### How to complete this task
Produce a verbatim copy of the data below that contains no pictures.

### Given data

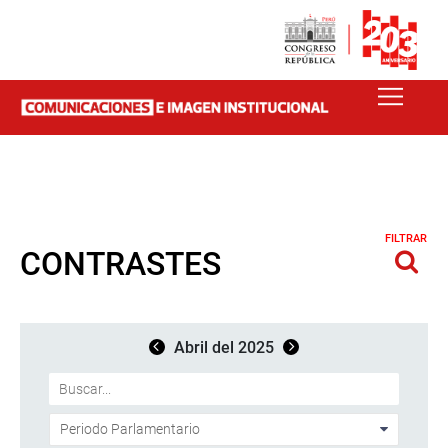
FILTRAR
CONTRASTES
Abril del 2025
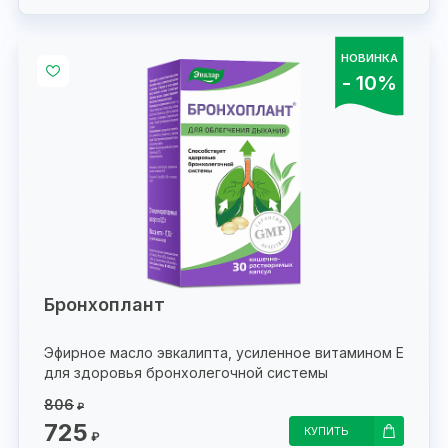
НОВИНКА
- 10%
Бронхоплант
Эфирное масло эвкалипта, усиленное витамином Е
для здоровья бронхолегочной системы
806
₽
725
КУПИТЬ
₽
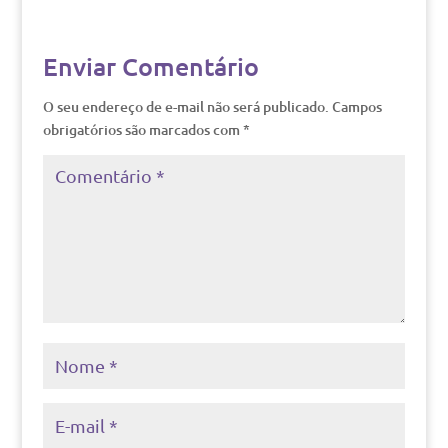
Enviar Comentário
O seu endereço de e-mail não será publicado.
Campos
obrigatórios são marcados com
*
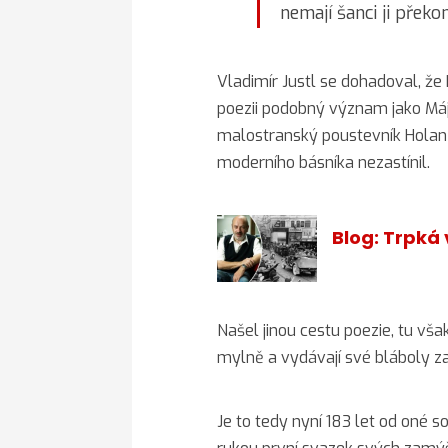
nemají šanci ji překo
Vladimír Justl se dohadoval, 
poezii podobný význam jako Máj. 
malostranský poustevník Holan
moderního básníka nezastínil.
Blog: Trpká 
Našel jinou cestu poezie, tu vš
mylně a vydávají své bláboly za
Je to tedy nyní 183 let od oné 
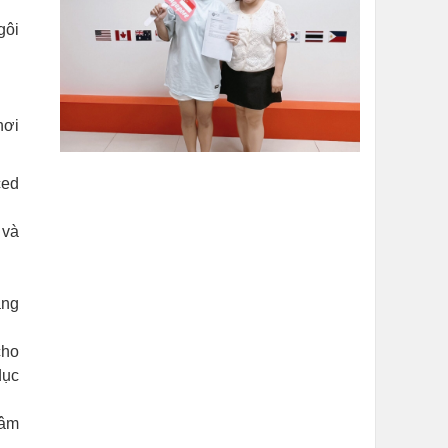
gôi
nơi
ced
 và
ăng
cho
dục
tâm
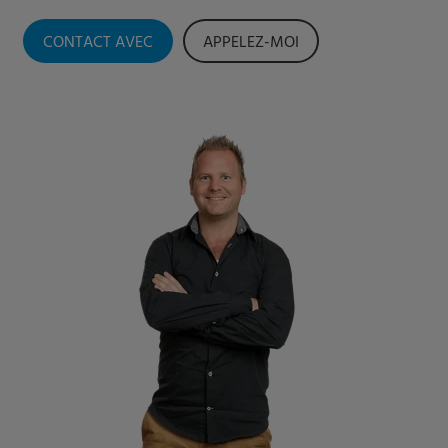
CONTACT AVEC
APPELEZ-MOI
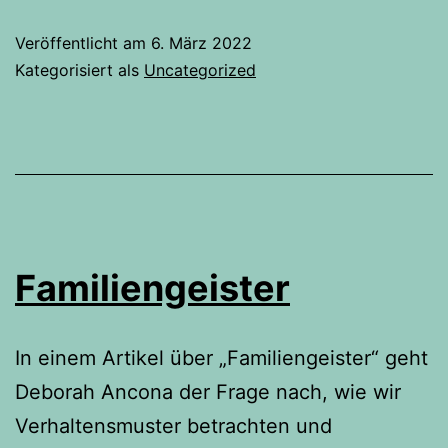
Veröffentlicht am
6. März 2022
Kategorisiert als
Uncategorized
Familiengeister
In einem Artikel über „Familiengeister“ geht
Deborah Ancona der Frage nach, wie wir
Verhaltensmuster betrachten und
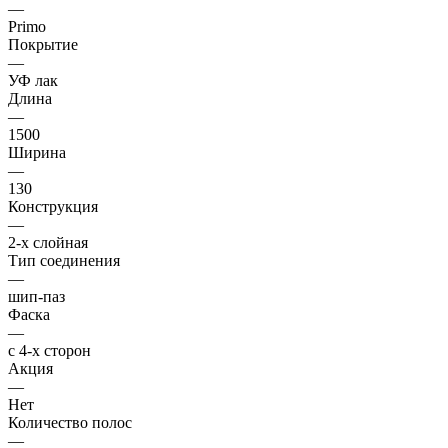
—
Primo
Покрытие
—
УФ лак
Длина
—
1500
Ширина
—
130
Конструкция
—
2-х слойная
Тип соединения
—
шип-паз
Фаска
—
с 4-х сторон
Акция
—
Нет
Количество полос
—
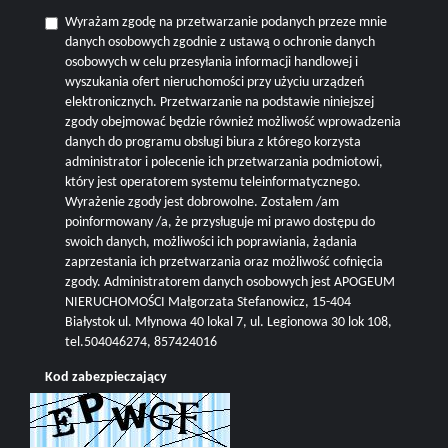
Wyrażam zgodę na przetwarzanie podanych przeze mnie
danych osobowych zgodnie z ustawą o ochronie danych
osobowych w celu przesyłania informacji handlowej i
wyszukania ofert nieruchomości przy użyciu urządzeń
elektronicznych. Przetwarzanie na podstawie niniejszej
zgody obejmować będzie również możliwość wprowadzenia
danych do programu obsługi biura z którego korzysta
administrator i polecenie ich przetwarzania podmiotowi,
który jest operatorem systemu teleinformatycznego.
Wyrażenie zgody jest dobrowolne. Zostałem /am
poinformowany /a, że przysługuje mi prawo dostępu do
swoich danych, możliwości ich poprawiania, żądania
zaprzestania ich przetwarzania oraz możliwość cofnięcia
zgody. Administratorem danych osobowych jest APOGEUM
NIERUCHOMOŚCI Małgorzata Stefanowicz, 15-404
Białystok ul. Młynowa 40 lokal 7, ul. Legionowa 30 lok 108,
tel.504046274, 857424016
Kod zabezpieczający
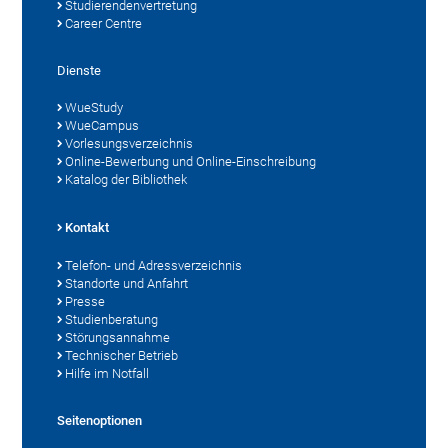
Studierendenvertretung
Career Centre
Dienste
WueStudy
WueCampus
Vorlesungsverzeichnis
Online-Bewerbung und Online-Einschreibung
Katalog der Bibliothek
Kontakt
Telefon- und Adressverzeichnis
Standorte und Anfahrt
Presse
Studienberatung
Störungsannahme
Technischer Betrieb
Hilfe im Notfall
Seitenoptionen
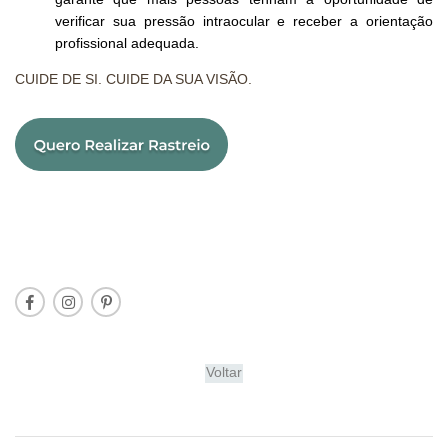
verificar sua pressão intraocular e receber a orientação
profissional adequada.
CUIDE DE SI. CUIDE DA SUA VISÃO.
Voltar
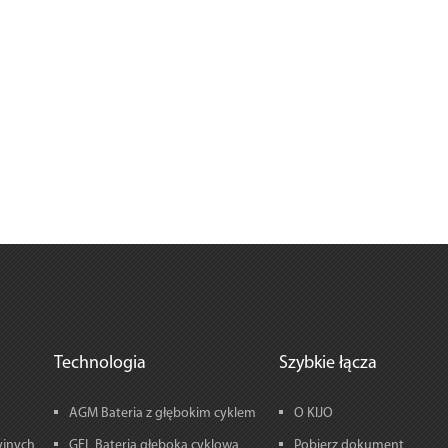
Technologia
Szybkie łącza
AGM Bateria z głębokim cyklem
O KIJO
yjnych
GEL Bateria głęboka cyklowa
Pobierz dokument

### Response to this exercise
FILTRAR
CONTRASTES
Abril del 2025
НОВИНКА
- 10%
Бронхоплант
Эфирное масло эвкалипта, усиленное витамином Е
для здоровья бронхолегочной системы
806
₽
725
КУПИТЬ
₽
Enviar Comentário
O seu endereço de e-mail não será publicado.
Campos
obrigatórios são marcados com
*
nemají šanci ji překo
Vladimír Justl se dohadoval, 
poezii podobný význam jako Máj. 
malostranský poustevník Holan
moderního básníka nezastínil.
Blog: Trpká 
Našel jinou cestu poezie, tu vš
mylně a vydávají své bláboly za
Je to tedy nyní 183 let od oné 
gôi
nơi
ced
 và
ăng
cho
dục
tâm
CONTACT AVEC
APPELEZ-MOI
Veröffentlicht am
6. März 2022
Kategorisiert als
Uncategorized
Familiengeister
In einem Artikel über „Familiengeister“ geht
Deborah Ancona der Frage nach, wie wir
Verhaltensmuster betrachten und
—
Primo
Покрытие
—
УФ лак
Длина
—
1500
Ширина
—
130
Конструкция
—
2-х слойная
Тип соединения
—
шип-паз
Фаска
—
с 4-х сторон
Акция
—
Нет
Количество полос
—
Wyrażam zgodę na przetwarzanie podanych przeze mnie
danych osobowych zgodnie z ustawą o ochronie danych
osobowych w celu przesyłania informacji handlowej i
wyszukania ofert nieruchomości przy użyciu urządzeń
elektronicznych. Przetwarzanie na podstawie niniejszej
zgody obejmować będzie również możliwość wprowadzenia
danych do programu obsługi biura z którego korzysta
administrator i polecenie ich przetwarzania podmiotowi,
który jest operatorem systemu teleinformatycznego.
Wyrażenie zgody jest dobrowolne. Zostałem /am
poinformowany /a, że przysługuje mi prawo dostępu do
swoich danych, możliwości ich poprawiania, żądania
zaprzestania ich przetwarzania oraz możliwość cofnięcia
zgody. Administratorem danych osobowych jest APOGEUM
NIERUCHOMOŚCI Małgorzata Stefanowicz, 15-404
Białystok ul. Młynowa 40 lokal 7, ul. Legionowa 30 lok 108,
tel.504046274, 857424016
Kod zabezpieczający
Studierendenvertretung
Career Centre
Dienste
WueStudy
WueCampus
Vorlesungsverzeichnis
Online-Bewerbung und Online-Einschreibung
Katalog der Bibliothek
Kontakt
Telefon- und Adressverzeichnis
Standorte und Anfahrt
Presse
Studienberatung
Störungsannahme
Technischer Betrieb
Hilfe im Notfall
Seitenoptionen
verificar sua pressão intraocular e receber a orientação
profissional adequada.
CUIDE DE SI. CUIDE DA SUA VISÃO.
Voltar
Technologia
Szybkie łącza
AGM Bateria z głębokim cyklem
O KIJO
yjnych
GEL Bateria głęboka cyklowa
Pobierz dokument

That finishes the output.